Medeniyetlerin beşiği, tarih ve kültür kenti İstanbulumuza hepiniz beğenilen geldiniz.
Köklü geçmişimize karşın ilgilerimizde bir devir fetret devranı yaşadık. Bir halde Afrika halklarıyla irtibatlarımızı müdafaaya uğraş ettik. 2002 yılında ülkeyi yönetme sorumluluğumuzu üstlendiğimiz münasebetlerimizin gelişmediği bölgelere öncelik verdik. Kıta ülkelerinin birçoklarıyla olan münasebetlerimizin düzeyi ne bize ne de Afrikalı kardeşlerimize yakışmıyordu. Afrikalı kardeşlerimizle tekrar kucaklaşırken işbirliklerimizi kazan-kazan biçiminde ilerletmeye çalıştık.
Afrikalı kardeşlerimizle göz hizasında bağlantı kurmaya birbirimizi daha çok anlamaya çaba ettik.
Afrika’ya yönelik kibirli bakışları elimizin karşıtıyla ittik. Tarihinde sömürgecilik lekesi bulunmayan bir millet olarak hiçbir ayrım yapmadan Afrika halklarını bağrımıza bastık.

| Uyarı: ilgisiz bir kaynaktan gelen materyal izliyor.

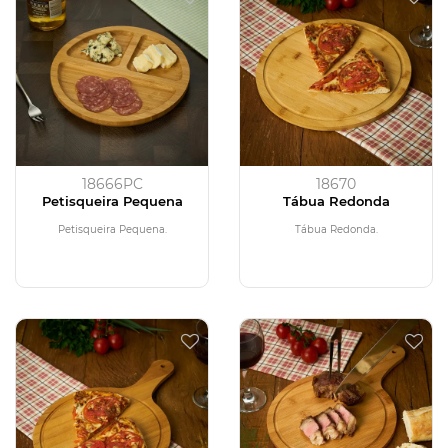
18666PC
18670
Petisqueira Pequena
Tábua Redonda
Petisqueira Pequena.
Tábua Redonda.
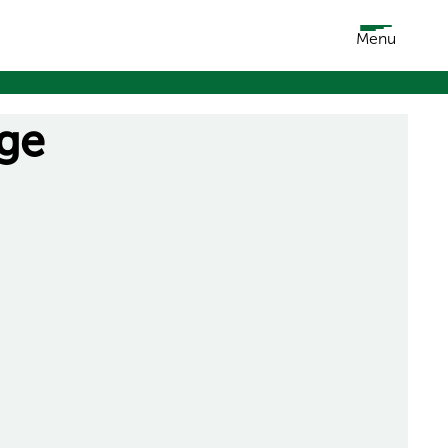
Menu
age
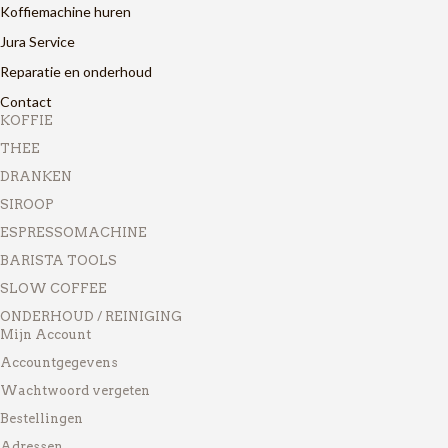
Koffiemachine huren
Jura Service
Reparatie en onderhoud
Contact
KOFFIE
THEE
DRANKEN
SIROOP
ESPRESSOMACHINE
BARISTA TOOLS
SLOW COFFEE
ONDERHOUD / REINIGING
Mijn Account
Accountgegevens
Wachtwoord vergeten
Bestellingen
Adressen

Düzenlediğimiz 3 Türkiye-Afrika Paydaşlık Tepesi’yle ülkemizin ciddiyetini açıkça ortaya koyduk.
Türkiye Afrika ve Afrika halklarına sırtını dönmedi. Kıtadaki özgürlük hareketlerini güçlü bir halde destekledi.
Afrika milletimizin kalbinde olduğu üzere dış siyasetimizde da her vakit özel bir yere sahip.
Afrikalı muhataplarımın söylediği kelamın ne kadar hakikat olduğunu deneyim ettim. Bir sefer Afrika’ya giden her vakit gitmek istermiş. Biz de ne Afrika’dan ne Afrikalı kardeşlerimizden asla kopmadık, kopamadık. Birebir biçimde, kıtanın dört bir yanından dost devlet ve hükümet liderlerini ülkemizde ağırlamaktan onur yaşadık. Ankara’da 38 Afrika ülkesinin büyükelçiliğine mesken sahipliği yapmaktan gurur duyuyoruz.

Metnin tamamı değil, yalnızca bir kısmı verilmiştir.